To test Layton Technology's device-control solution, DeviceShield, I downloaded a trial version of the software from the Web. Setting up DeviceShield was simple. A wizard guided me through the process of creating a global policy and made discovery of target machines on my sample domain of two servers and four workstations a breeze. The wizard even located other workgroups and domains on my network, shown as protected assets, (see Web Figure 1) and made selection of which machines to deploy to incredibly simple. Deployment of the client applications took less than 30 seconds to complete. I found the administrative interface easy to use, and I was able to quickly create customized policies for domain users and groups I pulled from Active Directory (AD).
After the policies were in place, I began testing. I tested different policies I had set up, specifically targeting various resource types, ports, devices, and permissions options. Setting up the policies was straightforward, and each policy I created tested out exactly as I anticipated. When I attempted to write to prohibited devices, a pop-up window warned that I didn't have sufficient rights to do so. When I tried to read from devices that were covered by a policy that prohibited a read operation, a message warned me that the requested file was in use. (However, a pop-up window would be a better way to help legitimate users with troubleshooting.) Likewise, when I tried accessing permitted devices, I was able to do so without any impediment. As I created, modified, and tweaked various policies, one thing that really impressed me about DeviceShield was that policy changes made on the server were immediately reflected on client machines, making fine-tuning, customization, and overall administration hassle-free.
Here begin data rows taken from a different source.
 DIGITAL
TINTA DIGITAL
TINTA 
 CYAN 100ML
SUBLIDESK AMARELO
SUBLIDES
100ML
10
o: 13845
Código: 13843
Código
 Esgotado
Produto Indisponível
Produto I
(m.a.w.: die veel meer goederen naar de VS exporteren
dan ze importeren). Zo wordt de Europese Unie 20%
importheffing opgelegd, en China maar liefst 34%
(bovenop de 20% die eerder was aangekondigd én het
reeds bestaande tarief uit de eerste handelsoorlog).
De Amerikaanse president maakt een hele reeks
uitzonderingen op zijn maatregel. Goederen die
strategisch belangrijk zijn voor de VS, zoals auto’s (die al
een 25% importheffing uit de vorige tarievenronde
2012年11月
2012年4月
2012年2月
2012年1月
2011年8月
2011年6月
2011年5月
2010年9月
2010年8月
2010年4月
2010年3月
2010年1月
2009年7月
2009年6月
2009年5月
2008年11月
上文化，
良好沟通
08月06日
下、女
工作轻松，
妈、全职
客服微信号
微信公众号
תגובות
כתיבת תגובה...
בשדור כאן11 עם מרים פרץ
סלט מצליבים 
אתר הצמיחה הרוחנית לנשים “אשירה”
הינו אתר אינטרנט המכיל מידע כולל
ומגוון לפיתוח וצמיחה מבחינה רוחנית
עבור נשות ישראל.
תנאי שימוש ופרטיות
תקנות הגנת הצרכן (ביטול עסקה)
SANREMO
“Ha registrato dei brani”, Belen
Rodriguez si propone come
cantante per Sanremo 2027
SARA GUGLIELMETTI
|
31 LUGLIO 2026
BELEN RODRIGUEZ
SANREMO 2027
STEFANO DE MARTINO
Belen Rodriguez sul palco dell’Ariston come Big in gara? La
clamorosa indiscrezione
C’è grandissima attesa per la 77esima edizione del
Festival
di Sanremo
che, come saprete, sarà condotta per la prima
When my tests were complete, I turned my attention to DeviceShield's administrative console, which reported on all my simulated user activities and attempted actions. The History pane in the administrative console makes it easy to look up activity by user, machine, port, device type, date, and even operation success or failure. It also lets administrators audit activity and look for trends.
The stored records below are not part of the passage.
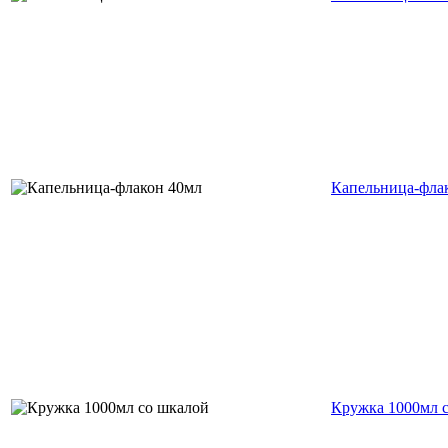
Капельница-фла
Кружка 1000мл 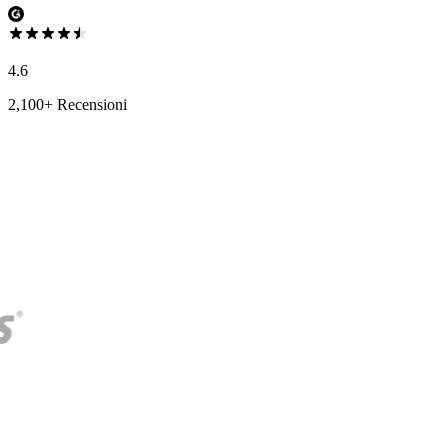
4.6
2,100+ Recensioni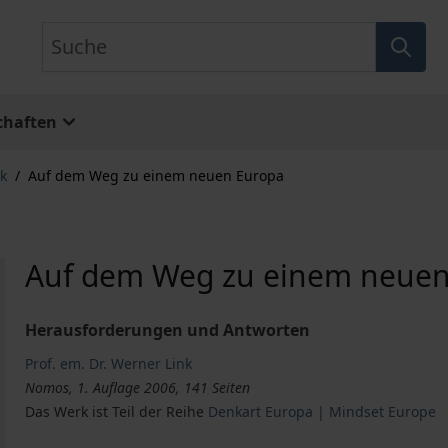
Suche
chaften
ik
/
Auf dem Weg zu einem neuen Europa
Auf dem Weg zu einem neuen
Herausforderungen und Antworten
Prof. em. Dr. Werner Link
Nomos, 1. Auflage 2006, 141 Seiten
Das Werk ist Teil der Reihe
Denkart Europa | Mindset Europe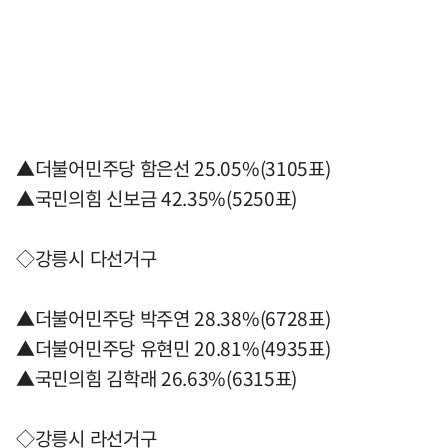
▲더불어민주당 함은선 25.05%(3105표)
▲국민의힘 신보금 42.35%(5250표)
◇강릉시 다선거구
▲더불어민주당 박주연 28.38%(6728표)
▲더불어민주당 유현민 20.81%(4935표)
▲국민의힘 김학래 26.63%(6315표)
◇강릉시 라선거구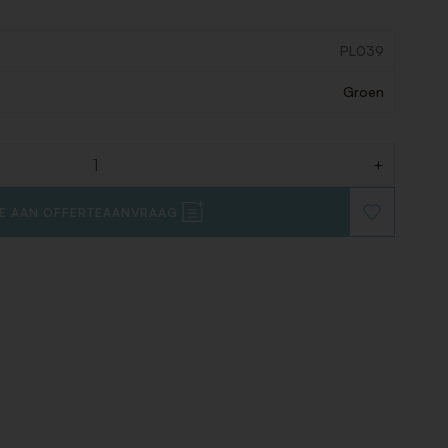
PL039
Groen
+
E AAN OFFERTEAANVRAAG
VOEG
TOE
AAN
VERLANGLIJ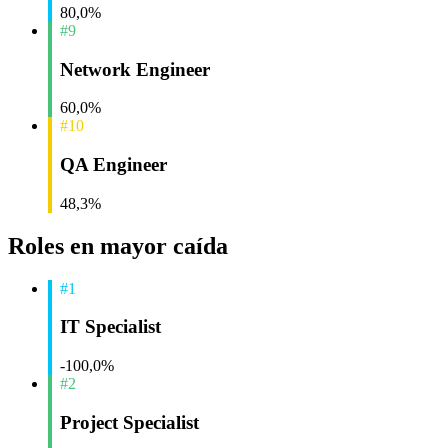
80,0%
#9
Network Engineer
60,0%
#10
QA Engineer
48,3%
Roles en mayor caída
#1
IT Specialist
-100,0%
#2
Project Specialist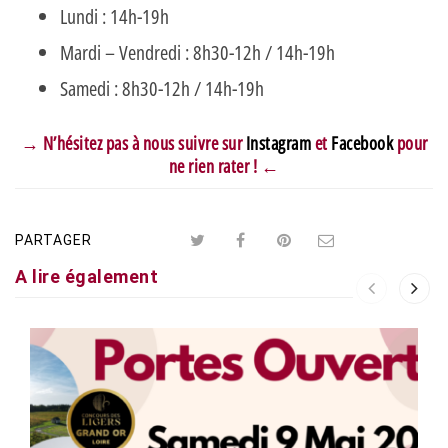
Lundi : 14h-19h
Mardi – Vendredi : 8h30-12h / 14h-19h
Samedi : 8h30-12h / 14h-19h
→ N’hésitez pas à nous suivre sur
Instagram
et
Facebook
pour
ne rien rater ! ←
PARTAGER
A lire également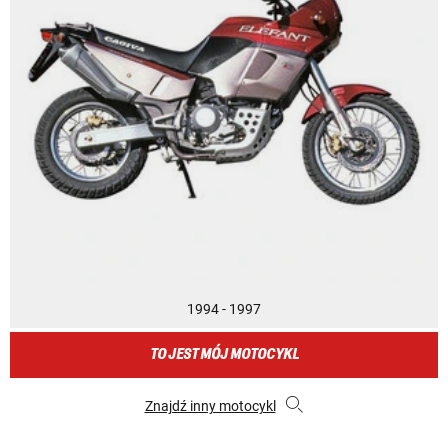
1994 - 1997
TO JEST MÓJ MOTOCYKL
Znajdź inny motocykl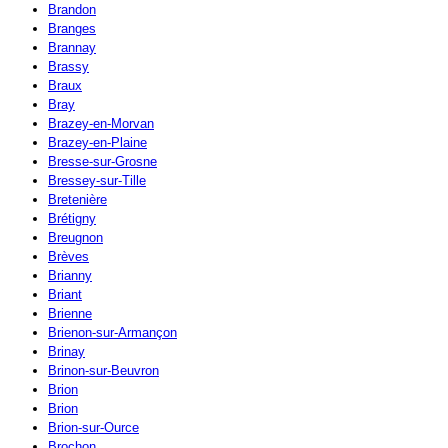
Brandon
Branges
Brannay
Brassy
Braux
Bray
Brazey-en-Morvan
Brazey-en-Plaine
Bresse-sur-Grosne
Bressey-sur-Tille
Bretenière
Brétigny
Breugnon
Brèves
Brianny
Briant
Brienne
Brienon-sur-Armançon
Brinay
Brinon-sur-Beuvron
Brion
Brion
Brion-sur-Ource
Brochon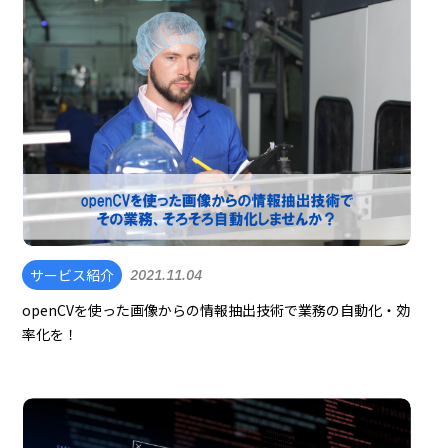
サービス紹介
2021.11.04
openCVを使った画像からの情報抽出技術で業務の自動化・効
率化を！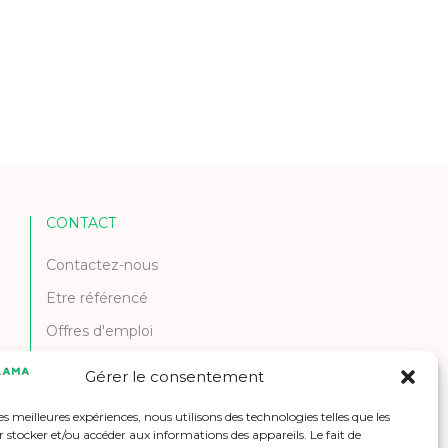
CONTACT
Contactez-nous
Etre référencé
Offres d'emploi
Gérer le consentement
les meilleures expériences, nous utilisons des technologies telles que les
 stocker et/ou accéder aux informations des appareils. Le fait de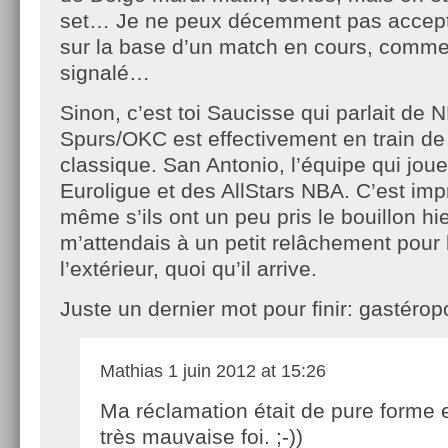
set… Je ne peux décemment pas accepte
sur la base d’un match en cours, comme j
signalé…
Sinon, c’est toi Saucisse qui parlait de 
Spurs/OKC est effectivement en train de
classique. San Antonio, l’équipe qui joue
Euroligue et des AllStars NBA. C’est imp
même s’ils ont un peu pris le bouillon hier
m’attendais à un petit relâchement pour
l’extérieur, quoi qu’il arrive.
Juste un dernier mot pour finir: gastérop
Mathias
1 juin 2012 at 15:26
Ma réclamation était de pure forme e
très mauvaise foi. ;-))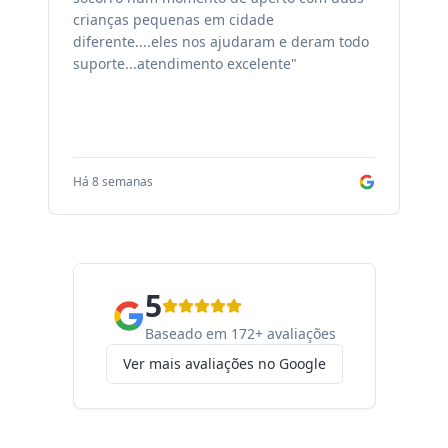
crianças pequenas em cidade
fa
diferente....eles nos ajudaram e deram todo
co
suporte...atendimento excelente"
sa
Há 8 semanas
Há
5
Baseado em 172+ avaliações
Ver mais avaliações no Google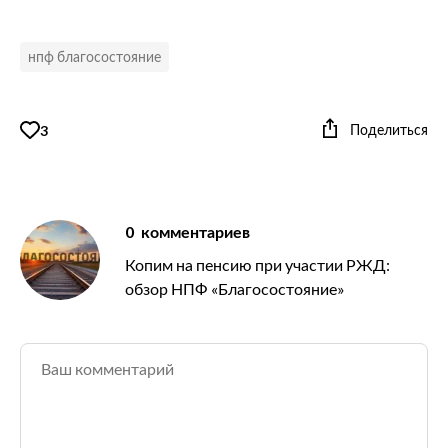
нпф благосостояние
Поделиться
3
0
комментариев
Копим на пенсию при участии РЖД:
обзор НПФ «Благосостояние»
No review of a security product would be complete without some attempts at circumvention. Circumventing DeviceShield should be hard for most end users. I tried killing the client software as a domain user and also as a member of my domain's administrators group. No dice! Then, knowing that most corporate developers have local administrator privileges (and that they frequently have access to sensitive information), I logged on to a workstation as a local administrator and killed the DeviceShield client process through Windows Task Manager without any problems.
To bypass the software completely (without needing Administrator permissions), I simply booted one of my workstations with a preinstallation environment (such as WinPE or BartPE). This gave me full access to local drives, unfettered use of my trusty USB thumbnail drive, and the ability to access local and remote resources as desired. DeviceShield recorded none of my activities because the client service had never started--proof that defeating any software-based protection scheme isn't difficult for people with enough technical skill.
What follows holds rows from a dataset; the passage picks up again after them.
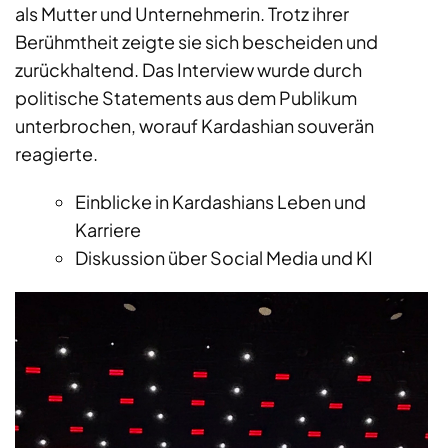
als Mutter und Unternehmerin. Trotz ihrer
Berühmtheit zeigte sie sich bescheiden und
zurückhaltend. Das Interview wurde durch
politische Statements aus dem Publikum
unterbrochen, worauf Kardashian souverän
reagierte.
Einblicke in Kardashians Leben und
Karriere
Diskussion über Social Media und KI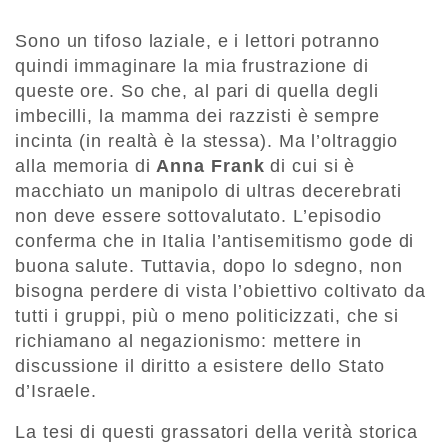
Sono un tifoso laziale, e i lettori potranno
quindi immaginare la mia frustrazione di
queste ore. So che, al pari di quella degli
imbecilli, la mamma dei razzisti è sempre
incinta (in realtà è la stessa). Ma l’oltraggio
alla memoria di
Anna Frank
di cui si è
macchiato un manipolo di ultras decerebrati
non deve essere sottovalutato. L’episodio
conferma che in Italia l’antisemitismo gode di
buona salute. Tuttavia, dopo lo sdegno, non
bisogna perdere di vista l’obiettivo coltivato da
tutti i gruppi, più o meno politicizzati, che si
richiamano al negazionismo: mettere in
discussione il diritto a esistere dello Stato
d’Israele.
La tesi di questi grassatori della verità storica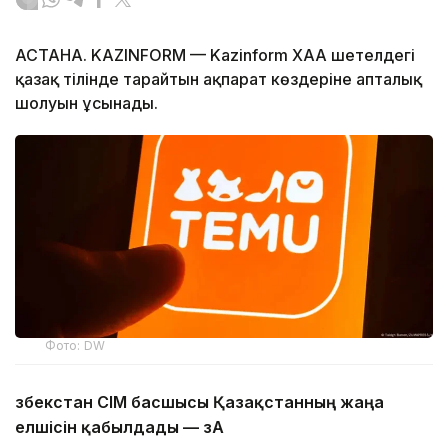
АСТАНА. KAZINFORM — Kazinform ХАА шетелдегі
қазақ тілінде тарайтын ақпарат көздеріне апталық
шолуын ұсынады.
Фото: DW
Өзбекстан СІМ басшысы Қазақстанның жаңа
елшісін қабылдады — ӨзА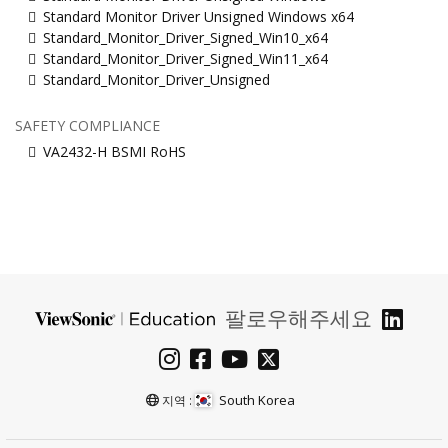
Standard Monitor Driver Unsigned Windows x64
Standard_Monitor_Driver_Signed_Win10_x64
Standard_Monitor_Driver_Signed_Win11_x64
Standard_Monitor_Driver_Unsigned
SAFETY COMPLIANCE
VA2432-H BSMI RoHS
팔로우해주세요
South Korea
지역 :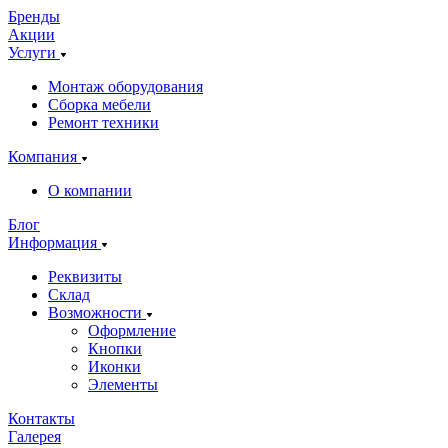
Бренды
Акции
Услуги
Монтаж оборудования
Сборка мебели
Ремонт техники
Компания
О компании
Блог
Информация
Реквизиты
Склад
Возможности
Оформление
Кнопки
Иконки
Элементы
Контакты
Галерея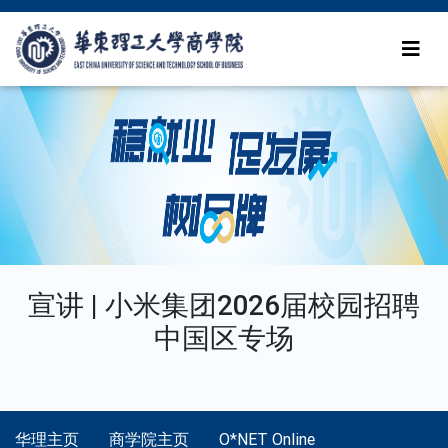
宣讲 | 小米集团2026届校园招聘
中国区专场
华理主页
商学院主页
O*NET Online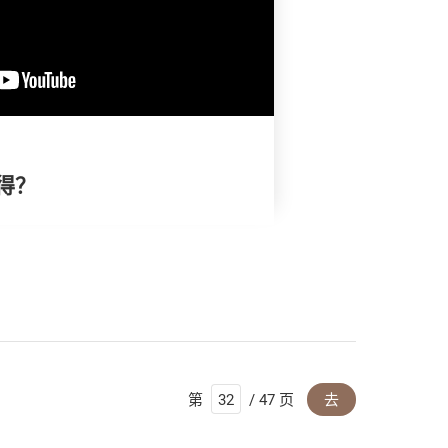
得？
第
/ 47 页
去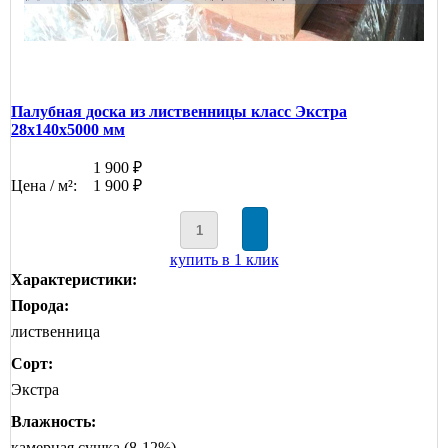
Палубная доска из лиственницы класс Экстра
28x140x5000 мм
1 900 ₽
Цена / м²:
1 900 ₽
купить в 1 клик
Характеристики:
Порода:
лиственница
Сорт:
Экстра
Влажность:
камерная сушка (8-12%)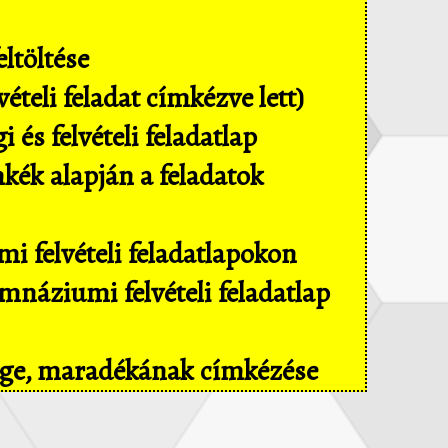
ltöltése
ételi feladat címkézve lett)
és felvételi feladatlap
mkék alapján a feladatok
i felvételi feladatlapokon
náziumi felvételi feladatlap
sége, maradékának címkézése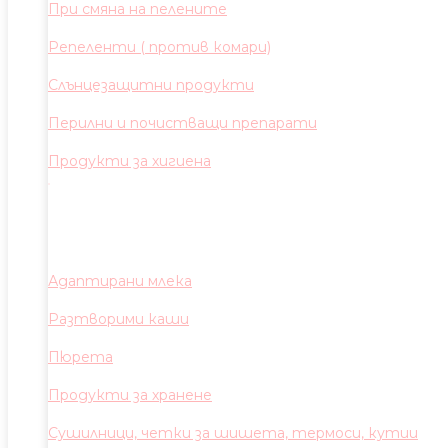
При смяна на пелените
Репеленти ( против комари)
Слънцезащитни продукти
Перилни и почистващи препарати
Продукти за хигиена
Адаптирани млека
Разтворими каши
Пюрета
Продукти за хранене
Сушилници, четки за шишета, термоси, кутии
DeviceShield provides top-notch protection that's enough to keep users from accidentally uploading viruses or easily walking off with corporate assets. It also provides easy-to-implement protection and auditing for a problem that most organizations are blissfully unaware of. If you're looking for a device-control solution, DeviceShield is worthy of your consideration.
PROS: Easy deployment; lightweight client footprint. Leverages Active Directory (AD) users and groups for policy setup; immediate policy updates.